Setengah menit berlalu tanpa ucapan darinya. Dengan ragu kakiku kembali melangkah ke belakang, berusaha memperbanyak jarak di antara kami. "Mau kemana... Daisy?"
Suaranya membuat bulu halus di sekujur tubuhku meremang, mau tidak mau ingatanku kembali ke malam bersamanya di Magnus. Hanya mendengar suaranya saja sudah membuat perutku bergelenyar.
Ia melangkah ke arahku dengan kakinya yang panjang hingga wajahnya terlihat lebih jelas karena cahaya yang menyorot dari panggung utama. "Apa kau menerima bungaku?" tanyanya lagi dengan ekspresi yang tidak bisa kubaca. Sebastian terlihat sangat tampan malam ini. Kutelan ludahku dengan panik, berusaha memikirkan cara untuk kabur dari situasi ini.
"Kehilangan lidahmu?" tanyanya lagi sambil melangkah hingga Ia berdiri sangat dekat denganku. "Daisy... kapan jadwal kita selanjutnya?" tangan kanannya mengangkat daguku hingga kami saling menatap.

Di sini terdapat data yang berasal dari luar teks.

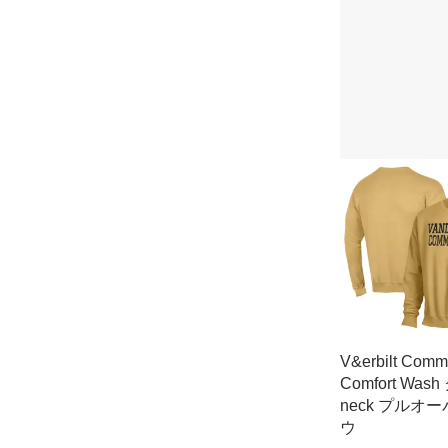
V&erbilt Comm
Comfort Was
neck プルオー
ウ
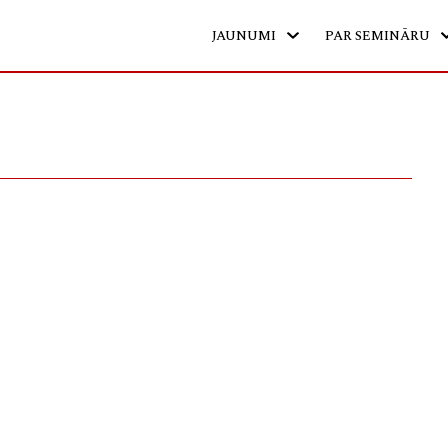
JAUNUMI
PAR SEMINĀRU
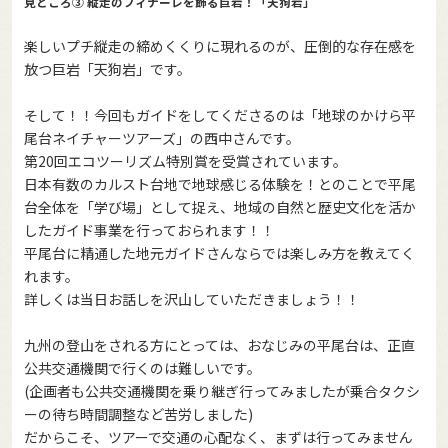
見どころ③ 縦走のフィナーレを飾る巨岩！「天狗岩」
楽しいプチ縦走の締めくくりに現れるのが、圧倒的な存在感を
放つ巨岩「天狗岩」です。
そして！！今回もガイドをしてくださるのは「地球のかけら平
尾台ネイチャーツアーズ」の西中さんです。
第20回エコツーリズム特別賞を受賞されています。
日本有数のカルスト台地で地球感じる体験を！とのことで平尾
台全体を「学び場」として捉え、地域の自然と歴史文化を活か
したガイド事業を行っておられます！！
平尾台に精通した地元ガイドさんならでは楽しみ方を教えてく
れます。
詳しくは当日お話しを沢山していただきましょう！！
九州の登山をされる方にとっては、おなじみの平尾台は、正直
公共交通機関で行くのは難しいです。
(企画者も公共交通機関を乗り継ぎ行ってみましたが乗合タクシ
ーの待ち時間調整など苦労しました)
だからこそ、ツアーで交通の心配なく、まずは行ってみません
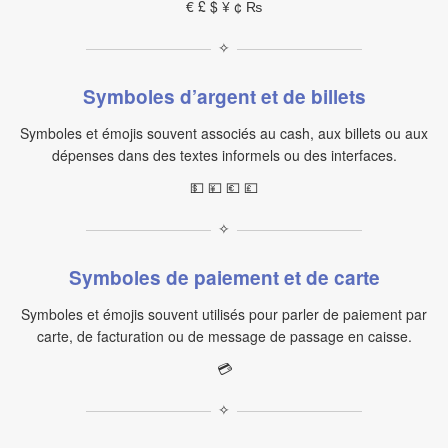
€ £ $ ¥ ¢ ₨
✧
Symboles d’argent et de billets
Symboles et émojis souvent associés au cash, aux billets ou aux
dépenses dans des textes informels ou des interfaces.
💵 💴 💶 💷
✧
Symboles de paiement et de carte
Symboles et émojis souvent utilisés pour parler de paiement par
carte, de facturation ou de message de passage en caisse.
💳
✧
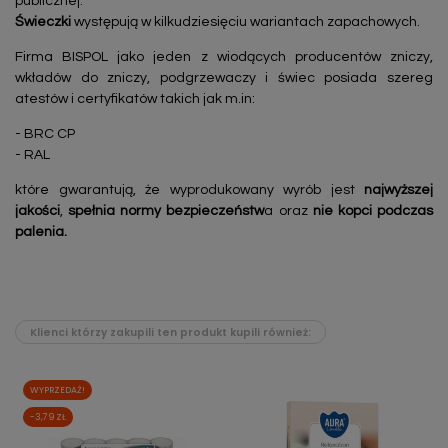
publicznej.
Świeczki
występują w kilkudziesięciu wariantach zapachowych.
Firma BISPOL jako jeden z wiodących producentów zniczy,
wkładów do zniczy, podgrzewaczy i świec posiada szereg
atestów i certyfikatów takich jak m.in:
- BRC CP
- RAL
które gwarantują, że wyprodukowany wyrób jest
najwyższej
jakości
,
spełnia normy bezpieczeństw
a oraz
nie kopci podczas
palenia.
Klienci którzy zakupili ten produkt kupili również:
WYPRZEDAŻ!
-3,79 ZŁ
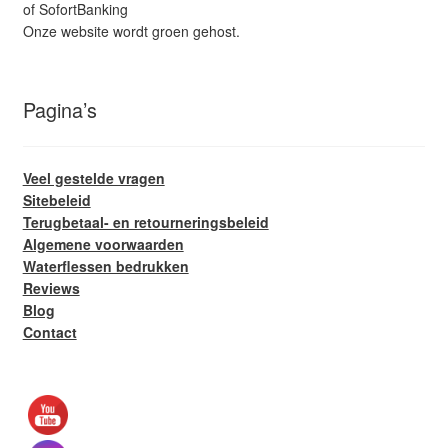
of SofortBanking
Onze website wordt groen gehost.
Pagina’s
Veel gestelde vragen
Sitebeleid
Terugbetaal- en retourneringsbeleid
Algemene voorwaarden
Waterflessen bedrukken
Reviews
Blog
Contact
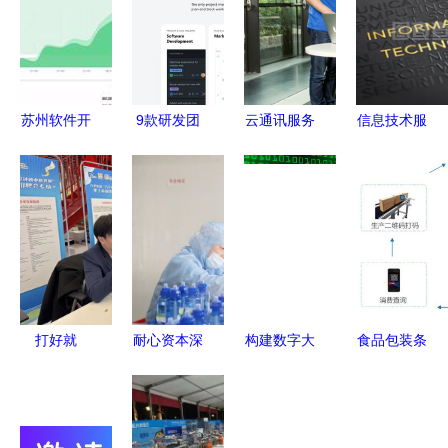
苏州软件开
9款研发团
云通讯服务
信息技术服
发定制公司
队常用的项
保障难？网
务管理在软
的软件功能
目进度管理
易云信金牌
件开发中的
操作详解
软件，你选
T服务全面
融合与应用
——以哲程
对了吗？
启动，为软
软件公司为
件开发赋能
例
打好就
耐心资本深
构建数字大
食品包装条
业“组合拳”
耕陕西沃土
厦 软件开
形码溯源系
普陀零工市
科技金融浇
发的建筑学
统软件开发
场为软件开
灌成果转化
隐喻与信息
整体解决方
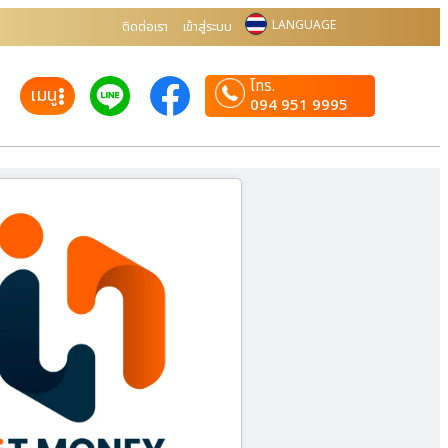
LANGUAGE
ติดต่อเรา
เข้าสู่ระบบ
โทร.
เมนู
094 951 9995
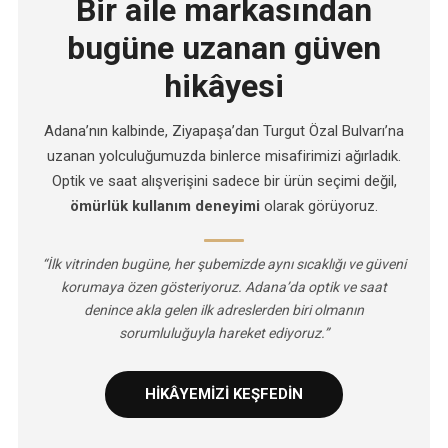
Bir aile markasından
bugüne uzanan güven
hikâyesi
Adana’nın kalbinde, Ziyapaşa’dan Turgut Özal Bulvarı’na
uzanan yolculuğumuzda binlerce misafirimizi ağırladık.
Optik ve saat alışverişini sadece bir ürün seçimi değil,
ömürlük kullanım deneyimi
olarak görüyoruz.
“İlk vitrinden bugüne, her şubemizde aynı sıcaklığı ve güveni
korumaya özen gösteriyoruz. Adana’da optik ve saat
denince akla gelen ilk adreslerden biri olmanın
sorumluluğuyla hareket ediyoruz.”
HİKÂYEMİZİ KEŞFEDİN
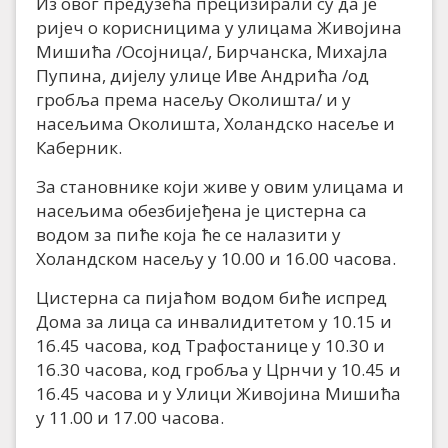
Из овог предузећа прецизирали су да је
ријеч о корисницима у улицама Живојина
Мишића /Осојница/, Бирчанска, Михајла
Пупина, дијелу улице Иве Андрића /од
гробља према насељу Околишта/ и у
насељима Околишта, Холандско насеље и
Каберник.
За становнике који живе у овим улицама и
насељима обезбијеђена је цистерна са
водом за пиће која ће се налазити у
Холандском насељу у 10.00 и 16.00 часова.
Цистерна са пијаћом водом биће испред
Дома за лица са инвалидитетом у 10.15 и
16.45 часова, код Трафостанице у 10.30 и
16.30 часова, код гробља у Црнчи у 10.45 и
16.45 часова и у Улици Живојина Мишића
у 11.00 и 17.00 часова.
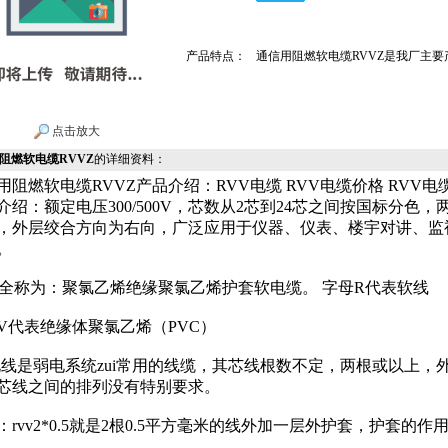
产品特点：
通信用阻燃软电缆RVVZ是我厂主
点击放大
阻燃软电缆RVVZ
的详细资料：
用阻燃软电缆RVVZ产品介绍：RVV电缆 RVV电缆价格 RVV电缆
介绍：额定电压300/500V，芯数从2芯到24芯之间按国标分色
，外层绞合方向为右向，广泛应用于仪器、仪表、楼宇对讲、监
。
V全称为：聚氯乙烯绝缘聚氯乙烯护套软电缆。 字母R代表软线
V代表绝缘体聚氯乙烯（PVC）
v电线是弱电系统zui常用的线缆，其芯线根数不定，两根或以上，外
芯线之间的排列没有特别要求。
：rvv2*0.5就是2根0.5平方毫米的线外加一层外护套，护套的作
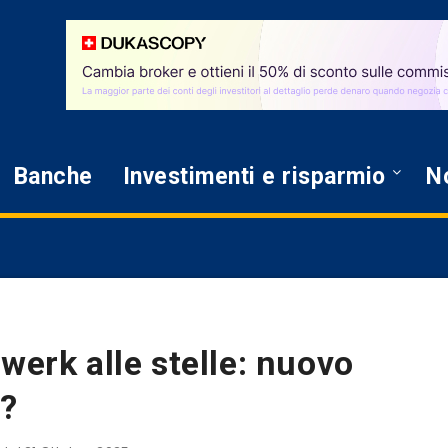
Banche
Investimenti e risparmio
No
werk alle stelle: nuovo
a?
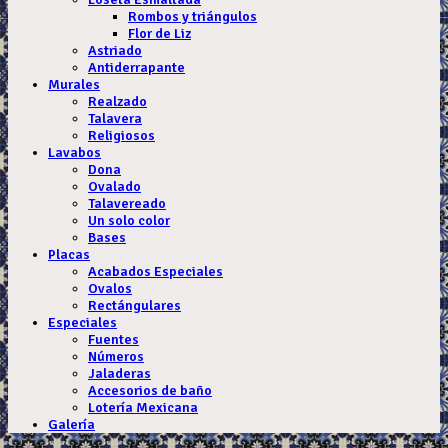
Rombos y triángulos
Flor de Liz
Astriado
Antiderrapante
Murales
Realzado
Talavera
Religiosos
Lavabos
Dona
Ovalado
Talavereado
Un solo color
Bases
Placas
Acabados Especiales
Ovalos
Rectángulares
Especiales
Fuentes
Números
Jaladeras
Accesorios de baño
Lotería Mexicana
Galería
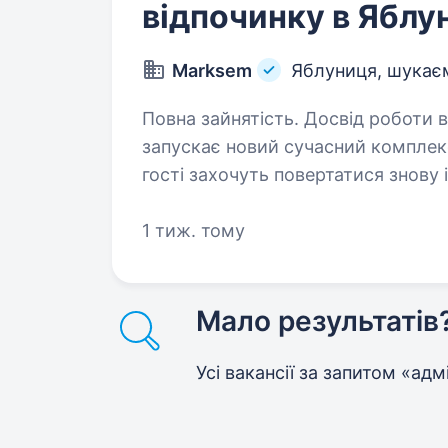
відпочинку в Ябл
Marksem
Яблуниця, шукаєм
Повна зайнятість. Досвід роботи від 2 років. Ми — MARKS
запускає новий сучасний комплекс
гості захочуть повертатися знову 
стане обличчям комплексу, забе
1 тиж. тому
Мало результатів
Усі вакансії за запитом «ад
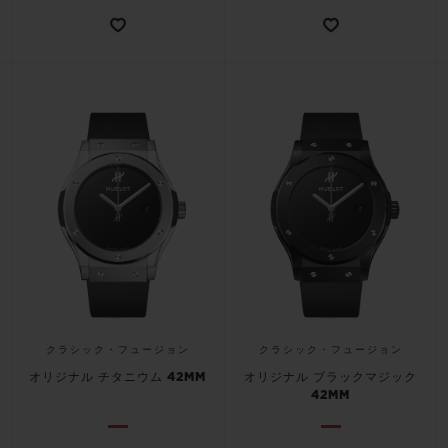
お問い合わせ
ブティック検索
クラシック・フュージョン
クラシック・フュージョン
オリジナル チタニウム 42MM
オリジナル ブラックマジック
42MM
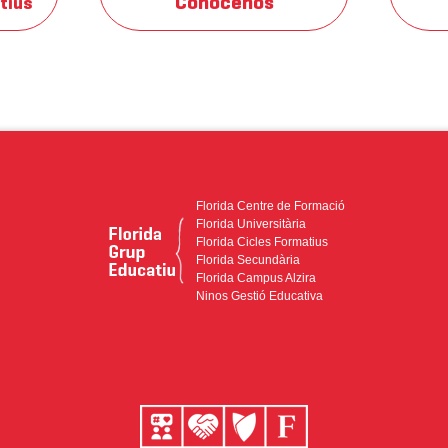
Conócenos
tius
Florida Centre de Formació
Florida Universitària
Florida Cicles Formatius
Florida Secundària
Florida Campus Alzira
Ninos Gestió Educativa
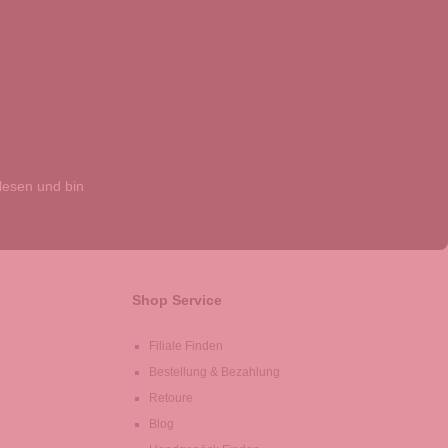
esen und bin
Shop Service
Filiale Finden
Bestellung & Bezahlung
Retoure
Blog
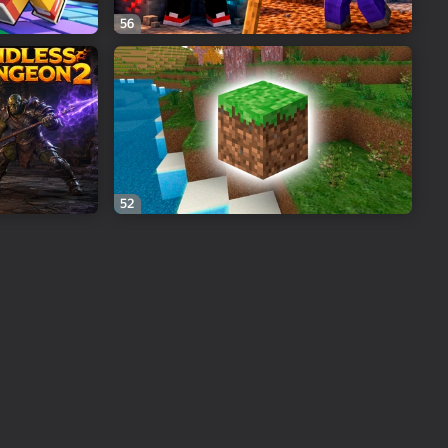
56
52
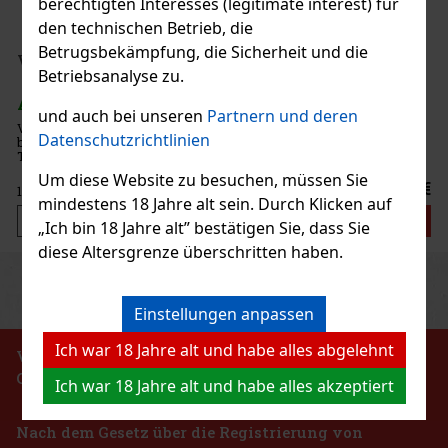
berechtigten Interesses (legitimate interest) für
den technischen Betrieb, die
Betrugsbekämpfung, die Sicherheit und die
Betriebsanalyse zu.
und auch bei unseren
Partnern und deren
Datenschutzrichtlinien
Um diese Website zu besuchen, müssen Sie
€
mindestens 18 Jahre alt sein. Durch Klicken auf
„Ich bin 18 Jahre alt” bestätigen Sie, dass Sie
diese Altersgrenze überschritten haben.
Previous
Next
Einstellungen anpassen
Ich war 18 Jahre alt und habe alles abgelehnt
VERBOT DES VERKAUFS VON ALKOHOLISCHEN
GETRÄNKEN AN PERSONEN UNTER 18 JAHREN !!!
Ich war 18 Jahre alt und habe alles akzeptiert
Nach dem Gesetz über die Registrierung von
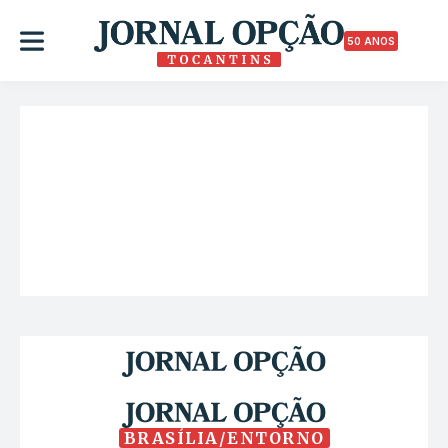
50 ANOS
BRASÍLIA/ENTORNO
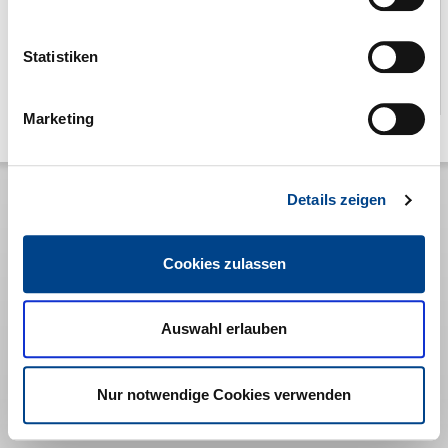
intdoerp​[at]​nexgo.de
Restaurant In´t Doerp
Statistiken
Barkhausenstr. 4
26465 Langeoog
Marketing
Details zeigen
Cookies zulassen
Auswahl erlauben
Nur notwendige Cookies verwenden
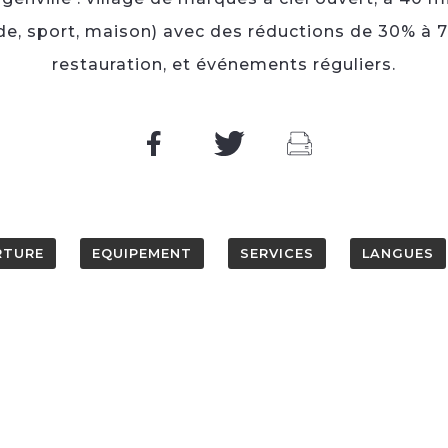
e, sport, maison) avec des réductions de 30% à 70
restauration, et événements réguliers.
RTURE
EQUIPEMENT
SERVICES
LANGUES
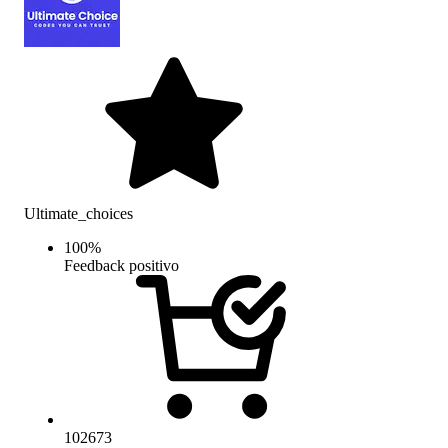
Ultimate_choices
100
%
Feedback positivo
102673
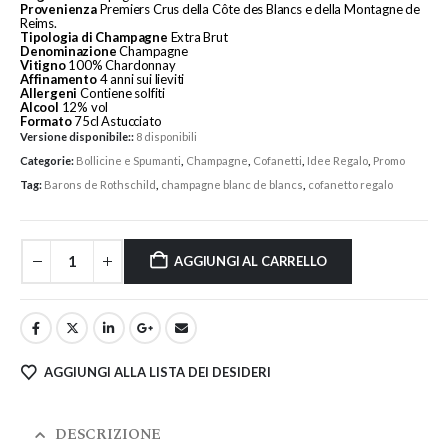
Provenienza
Premiers Crus della Côte des Blancs e della Montagne de
Reims.
Tipologia
di Champagne
Extra
Brut
Denominazione
Champagne
Vitigno
100% Chardonnay
Affinamento
4 anni sui lieviti
Allergeni
Contiene solfiti
Alcool
12
% vol
Formato
75cl Astucciato
Versione disponibile::
8 disponibili
Categorie:
Bollicine e Spumanti
,
Champagne
,
Cofanetti
,
Idee Regalo
,
Promo
Tag:
Barons de Rothschild
,
champagne blanc de blancs
,
cofanetto regalo
AGGIUNGI AL CARRELLO
AGGIUNGI ALLA LISTA DEI DESIDERI
DESCRIZIONE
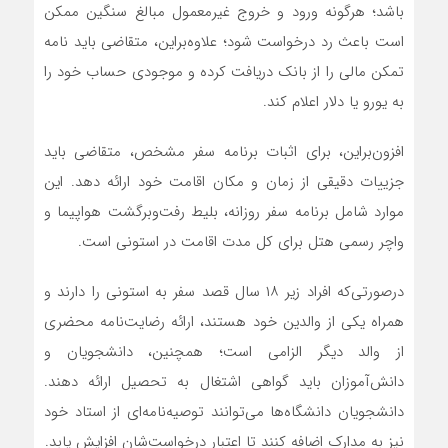
باشد؛ هرگونه ورود و خروج غیرمعمول مبالغ سنگین ممکن
است باعث رد درخواست شود؛ علاوه‌براین، متقاضی باید نامه
تمکن مالی را از بانک دریافت کرده و موجودی حساب خود را
به یورو یا دلار اعلام کند.
افزون‌براین، برای اثبات برنامه سفر مشخص، متقاضی باید
جزییات دقیقی از زمان و مکان اقامت خود ارائه دهد. این
موارد شامل برنامه سفر روزانه، بلیط رفت‌وبرگشت هواپیما و
واچر رسمی هتل برای کل مدت اقامت در استونی است.
درصورتی‌که افراد زیر ۱۸ سال قصد سفر به استونی را دارند و
همراه یکی از والدین خود هستند، ارائه رضایت‌نامه محضری
از والد دیگر الزامی است؛ همچنین، دانشجویان و
دانش‌آموزان باید گواهی اشتغال به تحصیل ارائه دهند.
دانشجویان دانشگاه‌ها می‌توانند توصیه‌نامه‌ای از استاد خود
نیز به مدارک اضافه کنند تا اعتبار درخواست‌شان افزایش یابد.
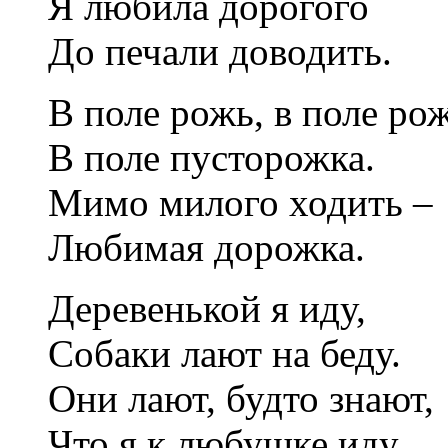
Я любила дорогого
До печали доводить.
В поле рожь, в поле рож
В поле пусторожка.
Мимо милого ходить –
Любимая дорожка.
Деревенькой я иду,
Собаки лают на беду.
Они лают, будто знают,
Что я к любушке иду.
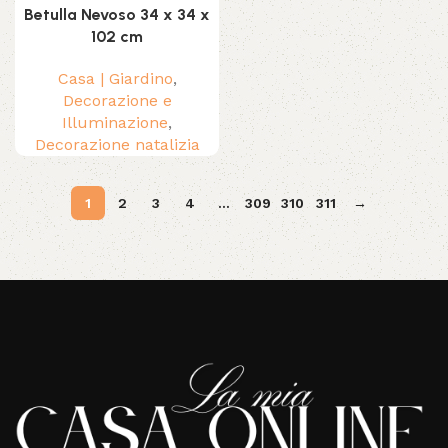
Betulla Nevoso 34 x 34 x
102 cm
Casa | Giardino
,
Decorazione e
Illuminazione
,
Decorazione natalizia
1
2
3
4
…
309
310
311
→
Read More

"Kenapa kau masih memanggilku Daisy?" tanyaku dengan agak kesal, "Kau tahu siapa aku sebenarnya dari awal, kan?"
Padahal Ia hanya tersenyum samar, tapi jantungku sudah berdebar tidak karuan. "Aku tidak punya urusan dengan Ludmila Benson." katanya dengan sedikit kedutan marah di ujung mulutnya lalu Ia mendekatiku dan berbisik di telingaku, "Aku hanya punya urusan dengan Daisy, Ia berhutang satu orgasme padaku."